The final stage is burnout itself. Continuing a normal life becomes almost impossible. The outlook towards life and work becomes pessimistic and a cloud of self-doubt looms over. The individual experiencing burnout may even slip into depression. 

Causes of Burnout

The workload is the primary contributor to feeling perpetually exhausted and unappreciated. When the workload matches your capacity, it’s all smooth sailing. But when it reaches a point above a person’s threshold, it becomes problematic. Also when the amount of work put in is undervalued and it does not reap any rewards then you are going to feel that there is no payoff for your investment in the company. A feeling of lack of control can also cause mental exhaustion. For example, when you feel that you have no control of the work and need to meet a tight deadline, it can lead to stressful days at work. Even a bully at work, a demanding manager or a long commute to work can leave one demoralized.

Proactive steps that make a change

While the consequences of burnout can be severe, we can prevent it by being proactive. Staring at your workplace, identify the areas that cause stress, delegate work and normalize saying no when you aren’t comfortable doing something. When you feel overloaded with assignments, take control of the situation and talk to your boss to reach a solution. 

Another aspect that can lead to exhaustion is mismatched values.
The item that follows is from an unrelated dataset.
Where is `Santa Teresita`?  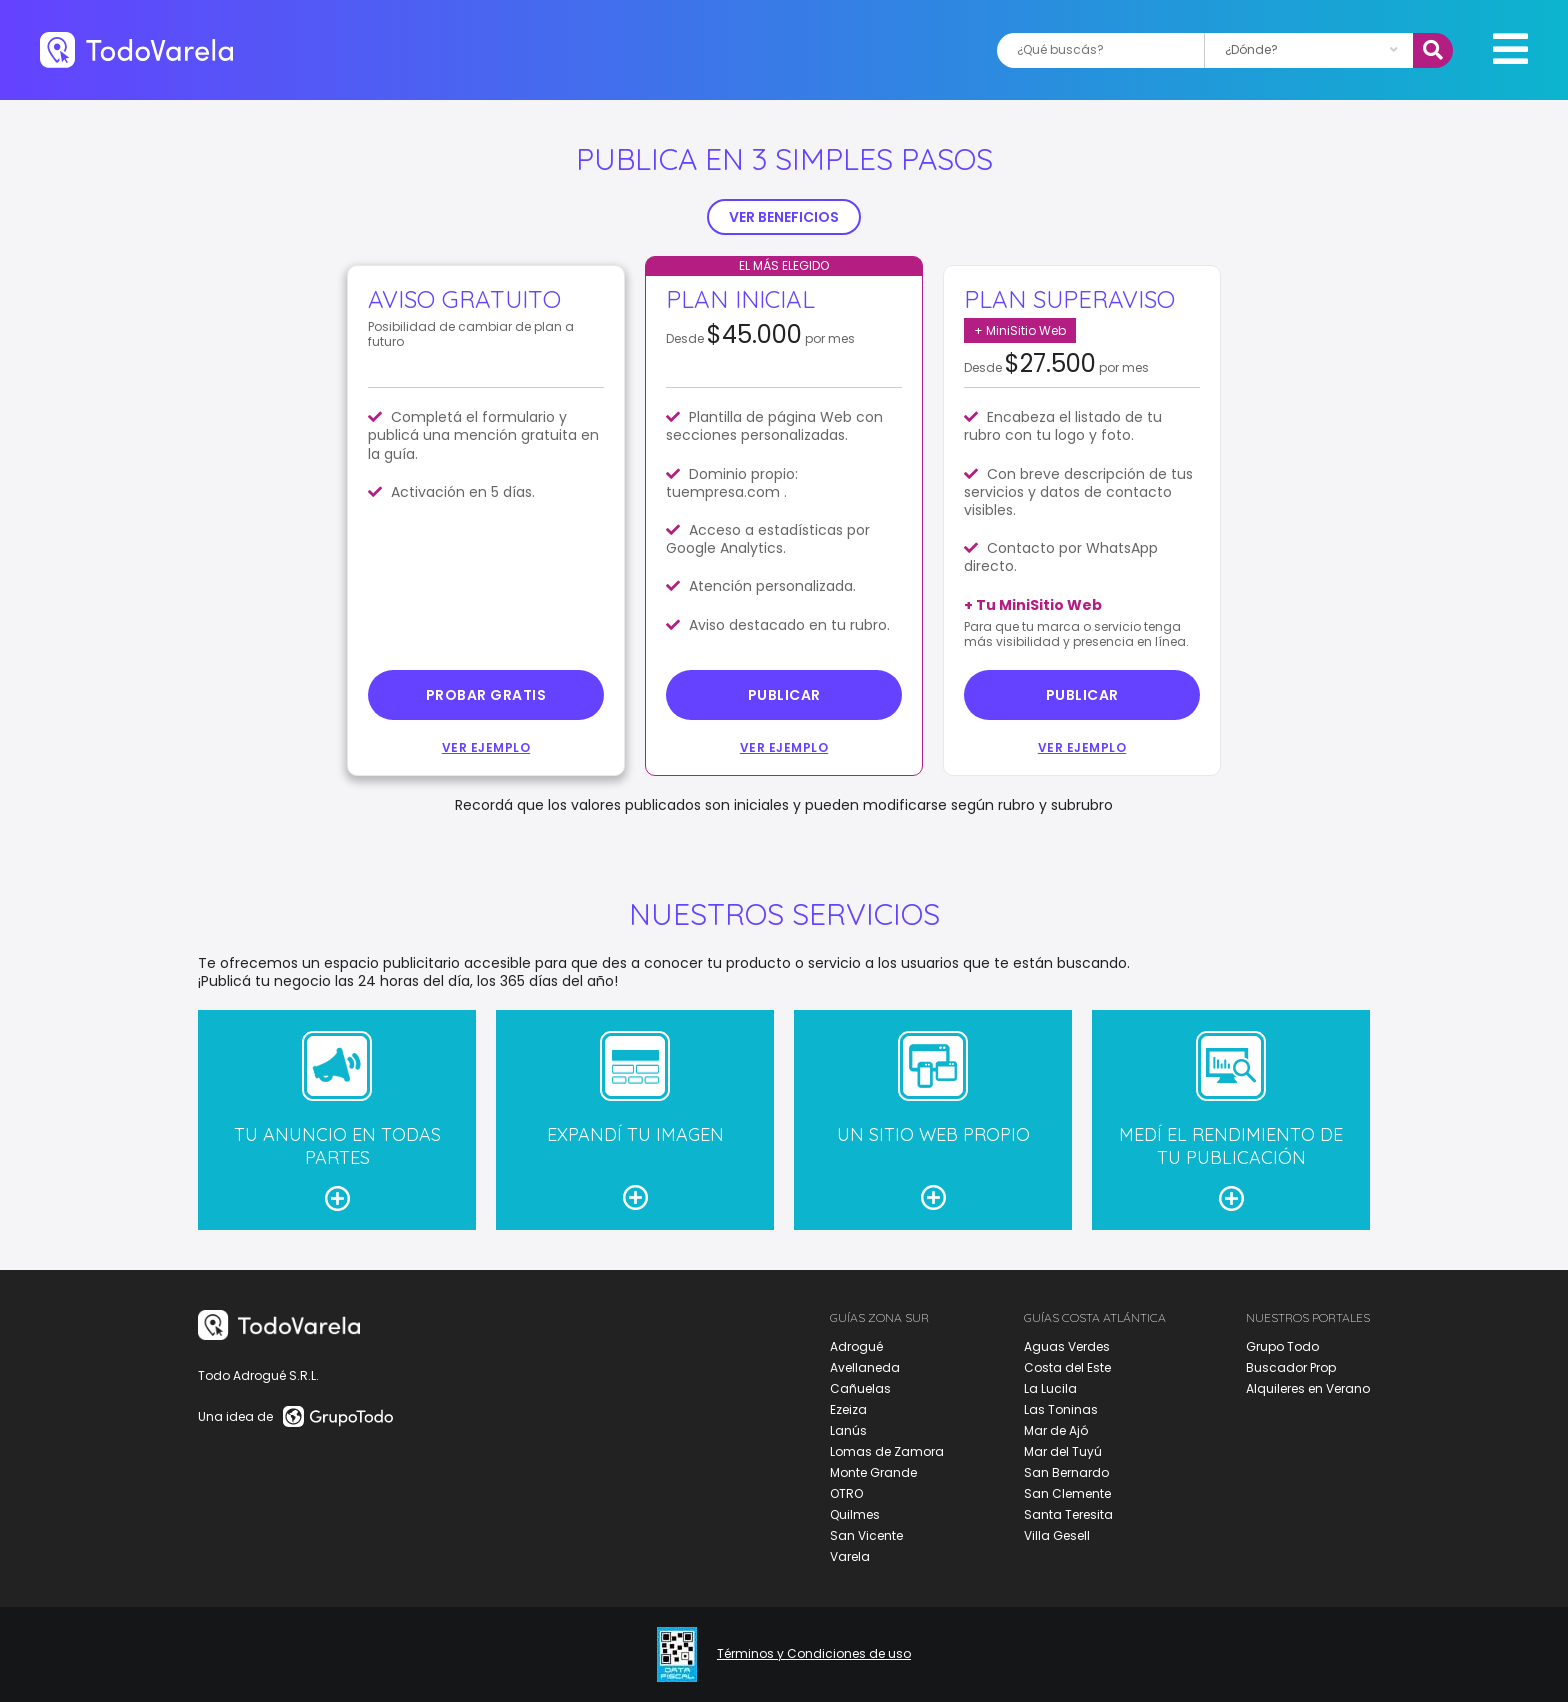 Santa Teresita is located at coordinates (1068, 1514).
If the work you do does not align with your values, it can cause internal friction and make you dread going to work. Ask yourself whether the organization’s values and ethics make you feel uneasy. 
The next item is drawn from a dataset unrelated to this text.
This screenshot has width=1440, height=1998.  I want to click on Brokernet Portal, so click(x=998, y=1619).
Apart from these, outside of work, set time aside for exercise and social life. Interacting with family and friends can take the weight off your chest. Try maintaining a healthy work-life balance and most importantly ask for help when you need it. 

Personally, I believe everyone comes to the point of burnout at some phase in life. But we often brush it off as a bad day and when we do address it, the people around us might disregard it. We need to be mindful of the signs of burnout because the well-being of an individual is at risk if not addressed. 

Mental exhaustion and burnout are serious issues but they can be dealt with if they are nipped at the bud. If your daily life calls for long work hours, pressure and responsibilities, set aside time for yourself and weed out the elements that negatively impact your life.